For reasons partly explained elsewhere, I’ve started compiling a list of useful ASL words and phrases for when I end up nonverbal in public. Since putting together that initial list last night, I’ve thought of a few more signs that belong in the “core” vocabulary, including “yes/no,” “pain,” and the alphabet.
(I also owe Dr. Vicars a significant and personal thank-you, since I’ve been relying on the Lifeprint lessons almost exclusively to build these core vocabularies.)
A sign I considered putting in the core vocabulary but then deliberately omitted is “sorry.” It’s not that I don’t think “sorry” is a useful concept, or that I don’t need to know how to communicate an apology. It’s that I need to get “sorry” out of my own core vocabulary.
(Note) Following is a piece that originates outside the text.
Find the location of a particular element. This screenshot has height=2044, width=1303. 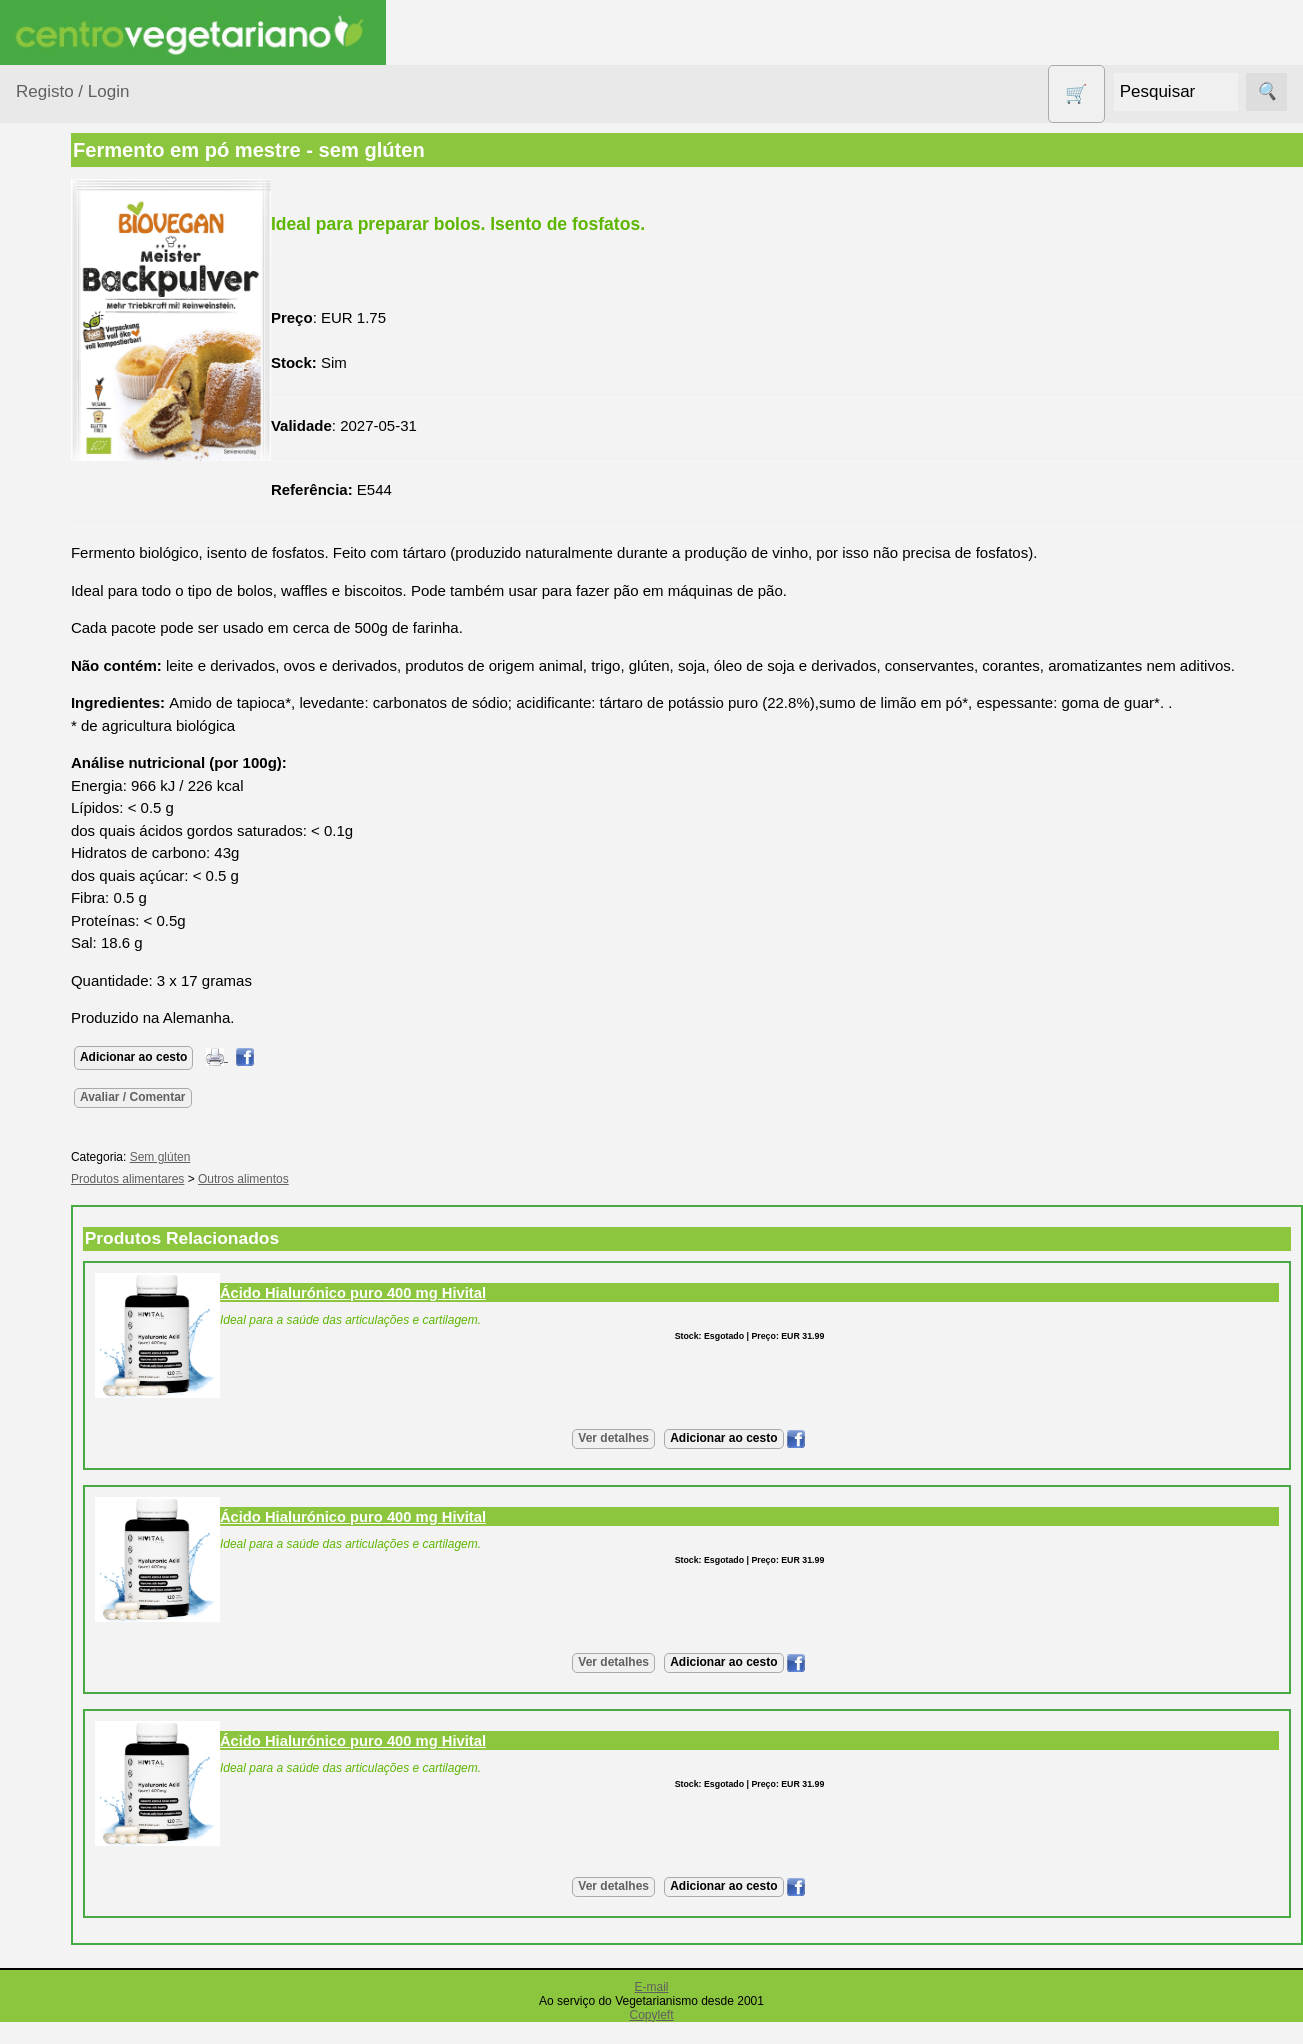

Produtos is located at coordinates (46, 255).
I was raised in a household where the answer to everything wrong in the world was guilt. If we could guilt ourselves strongly enough, we could eliminate any and every potentially hurtful behavior. As much as I disliked the “Divergent” series, I have found it useful at times to tell people I was “raised Abnegation.” The fact that Emma’s parents emphasize her self-advocacy skills in posts like “Emma Refuses to Get Off the Bus and a Self-Advocate Is Born!“, and that increasing numbers of parents of autistic children are emphasizing their children’s advocacy skills gives me so much hope, because nobody ever emphasized mine.
I have long believed that if I can say “sorry” big enough, often enough, strenuously enough, I can make up for imposing the inconvenient needs of my autism on the world. The fact that these needs only become “inconvenient” in the first place because I live in a world not designed to accommodate me is, to the guilt-trauma center of my brain, irrelevant. I’m the screw-up, the defective one, the freak. I’m the one who needs to say “sorry.”
“Sorry,” verbalized, has become an autonomous response to my own distress. It bothers my husband to no end. I’ll have a meltdown and sit there, rocking and repeating “I’m sorry I’m sorry I’m sorry” on an endless loop; meanwhile, he feels frustrated and helpless because I’m so busy apologizing for my needs that I can’t tell him what my needs are.
And that’s why, in developing an alternate vocabulary for the moments in which I have the most need, I am deliberately omitting “sorry” from the front line of communicative options. My needs have to come first. Apologies, if necessary, can come later. But I cannot advocate for myself if I cannot stop apologizing for myself.